Russia – Famous Graves


The most prestigious cemetery in Russia lies on the other side of Lenin’s tomb, directly in the Kremlin wall necropolis. That is where the greatest of Russians lie.  There you will find Stalin, Brezhnev, Chernenko and astronaut Yuri Gargarin. Very few are up to this highest of honors, though, so where do the rich and famous of Russia go when they die? The answer is likely the Novodevichy Cemetery in Moscow.

The cemetery is large and active with many visitors, some to visit specific graves and others to view the entire site as an outdoor gallery filled with history and graced by the best of Russian art. Despite large numbers of people the cemetery maintains a quiet, reflective quality. Some graves have small chairs for guests. Many graves have small offerings of fruit or sweets. Many more have fresh flowers and there is, conveniently, a florist’s shop at the front gate. There are several graves that I photographed that I was unable to locate information about. They are so beautiful that I include them anyway. I really wish I’d had more time here. Lots more time. What a very special place. (I apologize about the quality. My real camera broke and I was using an old spare)

First, I’ll start with the well-known graves.

Boris Yeltsin

 

Nikita Krushchev

 

Raisa Gorbechov, wife of Mikhail Gorbachov

 

Anton Checkov

 

Yuri Nikulin, beloved actor and clown with his dog

 

General A Lebed

And now for the beautiful graves I could not identify. The last is my favourite. But first, the flower shop. (note: some names have been added to the original post. See below.)

Florist, Novodevichy Cemetery

 

Russian entertainer Boris Brunov

 

Cat lover Valentina Reinholdovna Gliere

 

Come and sit

 

Russian singer

 

Someone to keep watch, Yelizaveta Kairova

 

Agony

 

Young lovers

 

Living tree

©voyager, all rights reserved

Edit note: Thanks to meaderborn and Ice Swimmer for helping me fill in a few names on my unidentified list. I have added their names in respect.

 

 

 

Comments

  1. says

    I love the living tree! How grand is that? Um, what is that thing on Yeltsin’s grave? It looks like someone sculpted a wad of gum.

  2. says

    The agony one kinda freaks me out. That would be like putting a representation of pain on my grave, that’s not what I would want as a takeaway.

  3. meaderborn says

    Cat lady is Valentina Reinholdovna Gliere daughter of the composer Reinhold Gliere.

  4. says

    @Caine on Yeltsin’s grave is a Russian flag made out of stone of different colours. It took me a while too to figure that out.

  5. Ice Swimmer says

    Charly @ 1

    Me too.

    The entertainer seems to be named Boris Brunov and the cat lady Valentina Reingoldovna (or Reinholdovna) Glier. The English language Wikipedia knows the former (an actor and theatre leader) but not the latter.

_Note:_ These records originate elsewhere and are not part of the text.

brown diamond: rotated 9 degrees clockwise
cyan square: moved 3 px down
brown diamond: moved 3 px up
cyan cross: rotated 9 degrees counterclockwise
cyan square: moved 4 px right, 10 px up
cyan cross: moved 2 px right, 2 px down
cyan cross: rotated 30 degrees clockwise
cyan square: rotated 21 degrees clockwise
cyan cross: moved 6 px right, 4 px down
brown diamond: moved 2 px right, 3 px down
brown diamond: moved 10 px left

In “Someone to keep watch”, the name is Yelizaveta Kairova and on the plaque Kairov (the masculine form of her last name). No idea who she is.

  6. Ice Swimmer says

    I was writing my comment while meaderborn posted theirs and didn’t check for new ones.

  7. voyager says

    Thanks everyone. I will add the names. As for Boris Yeltsin, it’s supposed to be a waving flag. The red and white are stone and the blue is made of tile. Our guide said that no one really wanted to honour Mr. Yeltsin so they decided on a flag because it wouldn’t offend anyone.

  8. says

    Voyager:

    Our guide said that no one really wanted to honour Mr. Yeltsin so they decided on a flag because it wouldn’t offend anyone.

    Heh. I imagine it baffles people more than anything else.

  9. says

    The last is my favourite too. That is how I would like to rest, under a tree…

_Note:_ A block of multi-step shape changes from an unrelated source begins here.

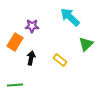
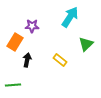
cyan arrow: rotated 80 degrees clockwise
black arrow: moved 4 px left, 2 px down
green line: moved 2 px left
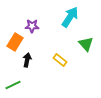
green triangle: rotated 28 degrees counterclockwise
green line: rotated 21 degrees counterclockwise
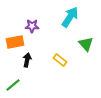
orange rectangle: rotated 48 degrees clockwise
green line: rotated 14 degrees counterclockwise
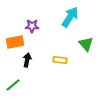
yellow rectangle: rotated 32 degrees counterclockwise
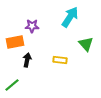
green line: moved 1 px left
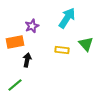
cyan arrow: moved 3 px left, 1 px down
purple star: rotated 24 degrees counterclockwise
yellow rectangle: moved 2 px right, 10 px up
green line: moved 3 px right
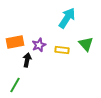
purple star: moved 7 px right, 19 px down
green line: rotated 21 degrees counterclockwise
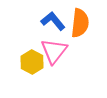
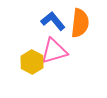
pink triangle: rotated 36 degrees clockwise
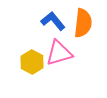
orange semicircle: moved 3 px right
pink triangle: moved 5 px right, 2 px down
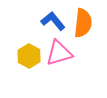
yellow hexagon: moved 3 px left, 6 px up
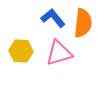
blue L-shape: moved 3 px up
yellow hexagon: moved 8 px left, 5 px up; rotated 25 degrees counterclockwise
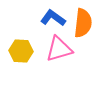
blue L-shape: rotated 15 degrees counterclockwise
pink triangle: moved 4 px up
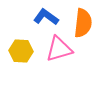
blue L-shape: moved 7 px left, 1 px up
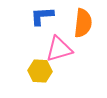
blue L-shape: moved 4 px left, 1 px up; rotated 40 degrees counterclockwise
yellow hexagon: moved 19 px right, 20 px down
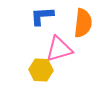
yellow hexagon: moved 1 px right, 1 px up
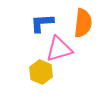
blue L-shape: moved 7 px down
yellow hexagon: moved 2 px down; rotated 20 degrees clockwise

    That’s exactly what I’m planning to do…
    It is funny, while I love visiting cemeteries of stranmge peope,k in strange places, I really dislike them as places for my own dead.
    +++
    Not to be a nitpick, but it should be Gorbacheva, because Russian marks the gender of last names.

  10. says

    Marcus:

    And Yeltsin’s is surprisingly generous.

    I don’t know about that. Looks more like a bloated carcass that a flag. I get the distinct feeling that whoever got stuck with that job didn’t want to do it, and it shows.

  11. says

    @Voyager
    I believe the “Come and Sit” grave with the gentleman’s portrait is Pavel Nikitovich Alferov, secretary of the Communist Party from January 1947 through August 1951. I am guessing that the smaller marker in front of it is his wife Anna?